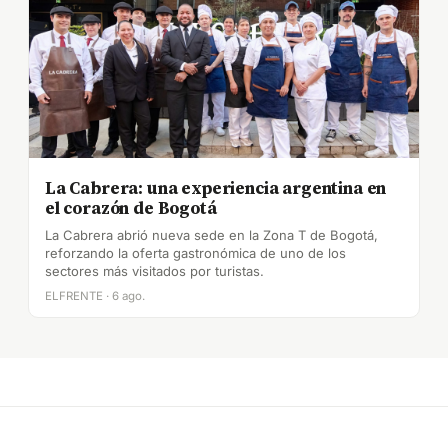
La Cabrera: una experiencia argentina en
el corazón de Bogotá
La Cabrera abrió nueva sede en la Zona T de Bogotá,
reforzando la oferta gastronómica de uno de los
sectores más visitados por turistas.
ELFRENTE · 6 ago.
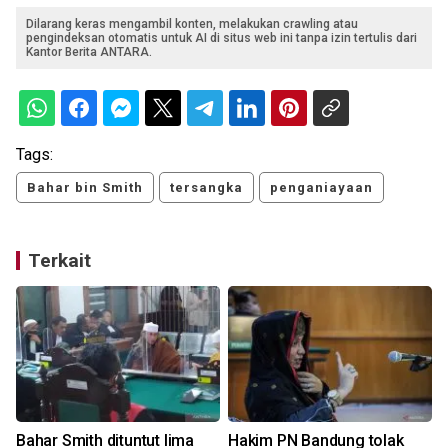
Dilarang keras mengambil konten, melakukan crawling atau
pengindeksan otomatis untuk AI di situs web ini tanpa izin tertulis dari
Kantor Berita ANTARA.
Tags:
Bahar bin Smith
tersangka
penganiayaan
Terkait
Bahar Smith dituntut lima
Hakim PN Bandung tolak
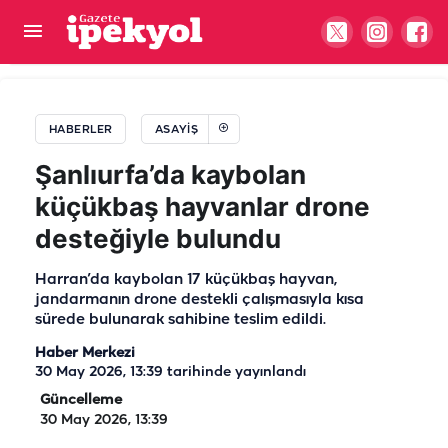
Şanlıurfa’da kahreden haber! Henüz 16
yaşındaydı…
HABERLER
ASAYIŞ
Şanlıurfa’da kaybolan
küçükbaş hayvanlar drone
desteğiyle bulundu
Harran’da kaybolan 17 küçükbaş hayvan,
jandarmanın drone destekli çalışmasıyla kısa
sürede bulunarak sahibine teslim edildi.
Haber Merkezi
30 May 2026, 13:39
tarihinde yayınlandı
Güncelleme
30 May 2026, 13:39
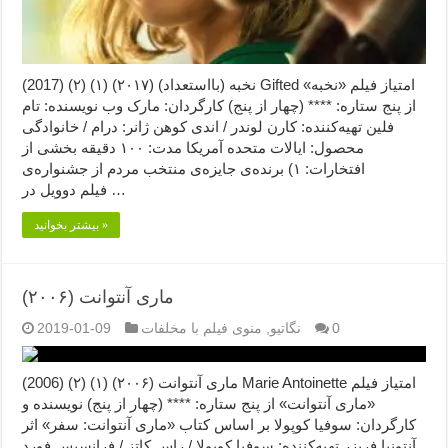
نخبه (بااستعداد) (۲۰۱۷) (۱) (۲) (2017) Gifted امتیاز فیلم «نخبه»
از پنج ستاره: **** (چهار از پنج) کارگردان: مارک وب نویسنده: تام
فلین تهیه‌کننده: کارن لوندر / اندی کوهن ژانر: درام / خانوادگی
محصول: ایالات متحده آمریکا مدت: ۱۰۰ دقیقه بخشی از
افتخارات: ۱) برنده‌ی جایزه‌ی منتخب مردم از جشنواره‌ی
فیلم دوویل در …
بیشتر بخوانید »
ماری آنتوانت (۲۰۰۶)
0
نگاتیو
,
منوی فیلم با مخلفات
2019-01-09
ماری آنتوانت (۲۰۰۶) (۱) (۲) (2006) Marie Antoinette امتیاز فیلم
«ماری آنتوانت» از پنج ستاره: **** (چهار از پنج) نویسنده و
کارگردان: سوفیا کوپولا بر اساس کتاب «ماری آنتوانت: سفر» اثر
آنتونیا فریزر تهیه‌کننده: سوفیا کوپولا / راس کاتز / فرانسیس فورد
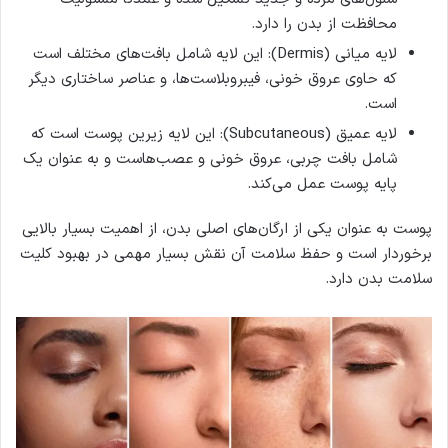
محافظت از بدن را دارد.
لایه میانی (Dermis): این لایه شامل بافت‌های مختلف است
که حاوی عروق خونی، فیبروبلاست‌ها، و عناصر ساختاری دیگر
است.
لایه عمیق (Subcutaneous): این لایه زیرین پوست است که
شامل بافت چربی، عروق خونی و عصب‌هاست و به عنوان یک
پایه پوست عمل می‌کند.
پوست به عنوان یکی از ارگان‌های اصلی بدن، از اهمیت بسیار بالایی
برخوردار است و حفظ سلامت آن نقش بسیار مهمی در بهبود کلیت
سلامت بدن دارد.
==============================
Work to be completed: Print the listing above in full, exactly as written. Omit any pictures.

Your solution:
La Cabrera: una experiencia argentina en
el corazón de Bogotá
La Cabrera abrió nueva sede en la Zona T de Bogotá,
reforzando la oferta gastronómica de uno de los
sectores más visitados por turistas.
ELFRENTE · 6 ago.
Dilarang keras mengambil konten, melakukan crawling atau
pengindeksan otomatis untuk AI di situs web ini tanpa izin tertulis dari
Kantor Berita ANTARA.
Tags:
Bahar bin Smith
tersangka
penganiayaan
Terkait
Bahar Smith dituntut lima
Hakim PN Bandung tolak
Şanlıurfa’da kahreden haber! Henüz 16
yaşındaydı…
HABERLER
ASAYIŞ
Şanlıurfa’da kaybolan
küçükbaş hayvanlar drone
desteğiyle bulundu
Harran’da kaybolan 17 küçükbaş hayvan,
jandarmanın drone destekli çalışmasıyla kısa
sürede bulunarak sahibine teslim edildi.
Haber Merkezi
30 May 2026, 13:39
tarihinde yayınlandı
Güncelleme
30 May 2026, 13:39
نخبه (بااستعداد) (۲۰۱۷) (۱) (۲) (2017) Gifted امتیاز فیلم «نخبه»
از پنج ستاره: **** (چهار از پنج) کارگردان: مارک وب نویسنده: تام
فلین تهیه‌کننده: کارن لوندر / اندی کوهن ژانر: درام / خانوادگی
محصول: ایالات متحده آمریکا مدت: ۱۰۰ دقیقه بخشی از
افتخارات: ۱) برنده‌ی جایزه‌ی منتخب مردم از جشنواره‌ی
فیلم دوویل در …
بیشتر بخوانید »
ماری آنتوانت (۲۰۰۶)
0
نگاتیو
,
منوی فیلم با مخلفات
2019-01-09
ماری آنتوانت (۲۰۰۶) (۱) (۲) (2006) Marie Antoinette امتیاز فیلم
«ماری آنتوانت» از پنج ستاره: **** (چهار از پنج) نویسنده و
کارگردان: سوفیا کوپولا بر اساس کتاب «ماری آنتوانت: سفر» اثر
آنتونیا فریزر تهیه‌کننده: سوفیا کوپولا / راس کاتز / فرانسیس فورد
محافظت از بدن را دارد.
لایه میانی (Dermis): این لایه شامل بافت‌های مختلف است
که حاوی عروق خونی، فیبروبلاست‌ها، و عناصر ساختاری دیگر
است.
لایه عمیق (Subcutaneous): این لایه زیرین پوست است که
شامل بافت چربی، عروق خونی و عصب‌هاست و به عنوان یک
پایه پوست عمل می‌کند.
پوست به عنوان یکی از ارگان‌های اصلی بدن، از اهمیت بسیار بالایی
برخوردار است و حفظ سلامت آن نقش بسیار مهمی در بهبود کلیت
سلامت بدن دارد.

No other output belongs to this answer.